As footnoted in yesterday’s post, the decision in Trinity Industries, Inc. v. Chicago Bridge & Iron Co., No. 12-2059 (3rd Cir. Aug. 20, 2013), was a twofer.  Yesterday, we wrote about that part of the decision which held that a party who has resolved its liability under state statutes may seek contribution under Section 113(f) of CERCLA.  Today, we look at the second part of the decision, which concerns the Resource Conservation and Recovery Act (“RCRA”), 42 U.S.C. §6901, et seq. 

RCRA  regulates the disposal of hazardous waste “from cradle-to-grave,” and one of its most potent provisions, Section 7002(a)(1)(B), allows a private party to bring an action for injunctive relief against any past or present generator or handler of hazardous waste where there is an “imminent and substantial endangerment to health or the environment.”  In Trinity Industries, Inc., the present owner of a contaminated site, then remediating the property pursuant to a consent decree, brought suit against a former owner and, along with CERCLA and state law claims for contribution and cost recovery, sought an injunction under RCRA requiring the former owner, Chicago Bridge & Iron Co. (“CB&I”), to remediate contamination at the site.

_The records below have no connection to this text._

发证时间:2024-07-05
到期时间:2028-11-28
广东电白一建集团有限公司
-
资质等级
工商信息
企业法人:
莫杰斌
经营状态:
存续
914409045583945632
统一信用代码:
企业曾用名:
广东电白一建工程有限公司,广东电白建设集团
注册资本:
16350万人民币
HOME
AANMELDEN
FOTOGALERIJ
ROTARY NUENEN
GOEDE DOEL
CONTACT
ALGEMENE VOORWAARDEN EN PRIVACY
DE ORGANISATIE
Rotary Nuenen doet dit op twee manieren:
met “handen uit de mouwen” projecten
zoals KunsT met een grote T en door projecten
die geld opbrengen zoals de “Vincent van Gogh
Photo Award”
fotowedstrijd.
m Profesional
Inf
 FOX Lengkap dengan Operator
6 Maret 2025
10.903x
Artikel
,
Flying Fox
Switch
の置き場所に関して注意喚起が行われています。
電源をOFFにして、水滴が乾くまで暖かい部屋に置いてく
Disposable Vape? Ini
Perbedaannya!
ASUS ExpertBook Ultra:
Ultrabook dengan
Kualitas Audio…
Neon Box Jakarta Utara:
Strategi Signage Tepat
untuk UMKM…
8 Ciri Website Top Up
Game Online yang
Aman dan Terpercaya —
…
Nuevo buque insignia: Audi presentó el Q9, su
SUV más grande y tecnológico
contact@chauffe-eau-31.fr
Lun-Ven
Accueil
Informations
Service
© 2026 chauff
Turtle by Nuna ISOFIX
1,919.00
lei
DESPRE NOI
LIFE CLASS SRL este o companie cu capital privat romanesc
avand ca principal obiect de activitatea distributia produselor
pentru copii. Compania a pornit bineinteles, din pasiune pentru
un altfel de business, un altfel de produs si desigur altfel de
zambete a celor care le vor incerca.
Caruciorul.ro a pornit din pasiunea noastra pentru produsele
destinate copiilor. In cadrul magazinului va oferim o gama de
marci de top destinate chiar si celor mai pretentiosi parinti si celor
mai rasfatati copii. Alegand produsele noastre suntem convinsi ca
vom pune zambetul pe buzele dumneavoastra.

The District Court denied Trinity’s claim under RCRA, holding that an injunction was not warranted because Trinity was already required by the Consent Order to remediate the contamination at the Site, and thus any such injunction would be “futile.”  The Third Circuit affirmed.  First, the Court noted that mandatory injunctions are “extraordinary remed[ies] that [are] only granted sparingly by the courts.”  Further, RCRA permits a court to order a party to undertake remediation only as may be necessary to address the imminent threat; for contamination that is not such a threat, CERCLA provides the appropriate remedies.  Since Trinity was already addressing the contamination, and there was no evidence that it was not properly doing so, the Third Circuit held that injunctive relief under RCRA was not “necessary” to address the threat.